Q. Did you pay much attention to the men when you first came in? A. Not much, only I saw them smoking.
Heron, too, said that the man he saw wore a hat and was respectably dressed, which conflicts with descriptions of the murderer.
Neither man had any outstanding physical characteristics, according to Heron. He admitted he didn’t see Sacco to identify him until six weeks later.
After Police Chief Stewart of Bridgewater and State Policeman Brouillard had lined up Heron as a witness for the prosecution, the defense sent an investigator, Robert Reid, to interrogate Heron. He refused to give the defense any information. When asked in cross-examination why he refused to talk to Reid he gave a curious answer for a man who had been a police officer six years.
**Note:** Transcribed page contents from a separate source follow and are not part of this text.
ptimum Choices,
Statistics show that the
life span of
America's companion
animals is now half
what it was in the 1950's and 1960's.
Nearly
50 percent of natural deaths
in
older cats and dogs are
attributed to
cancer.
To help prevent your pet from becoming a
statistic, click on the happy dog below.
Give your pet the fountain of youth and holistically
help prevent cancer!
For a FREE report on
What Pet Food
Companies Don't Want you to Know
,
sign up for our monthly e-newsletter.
“Because I didn’t want to be brought into it.”
This man’s testimony was attacked by the defense from the same angle that Tracy’s story was attacked. Defense counsel asked: Is it reasonable to suppose that Sacco, if intending to rob and kill three hours later in that town where he had worked, would have lingered in places where many persons would have opportunity to observe him?
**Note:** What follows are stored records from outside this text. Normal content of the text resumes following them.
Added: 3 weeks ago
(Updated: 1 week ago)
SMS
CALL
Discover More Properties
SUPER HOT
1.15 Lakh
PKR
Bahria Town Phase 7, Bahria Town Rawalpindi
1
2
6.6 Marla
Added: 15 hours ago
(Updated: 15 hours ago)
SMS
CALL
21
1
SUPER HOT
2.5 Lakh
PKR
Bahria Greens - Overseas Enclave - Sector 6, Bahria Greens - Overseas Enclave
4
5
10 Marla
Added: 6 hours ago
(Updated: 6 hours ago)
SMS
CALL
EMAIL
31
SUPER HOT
Mrs. Lola Andrews, a lady of miscellaneous avocations, attested that on the morning of the crime-date she and Mrs. Julia Campbell went from Quincy to South Braintree to seek work in the shoe factories. They arrived between 11:00 and 11:30. Mrs. Andrews said that she saw an automobile in front of the Slater and Morrill plant, and a man working around the hood.
When they came out of the Slater factory, this man was under the car fixing something. She called him from beneath the car, she asserted, and asked him how to get into the Rice and Hutchins’ factory. She identified this man as Sacco.
But at that moment, according to her own statements, another man was standing near that automobile—a light-complexioned emaciated Swedish-looking man. Mrs. Andrews’ testimony does not explain why she addressed her inquiry to the man under the automobile instead of asking the man standing near.
While Mrs. Andrews was being cross-examined by Defense Attorney Moore, and when he was showing her some photographs she fainted, and was carried out. Prosecutor Katzmann left the room, returned, scanned the faces of the audience, then conferred in whispers with the court. Judge Thayer ordered the courtroom doors closed, and various spectators were searched.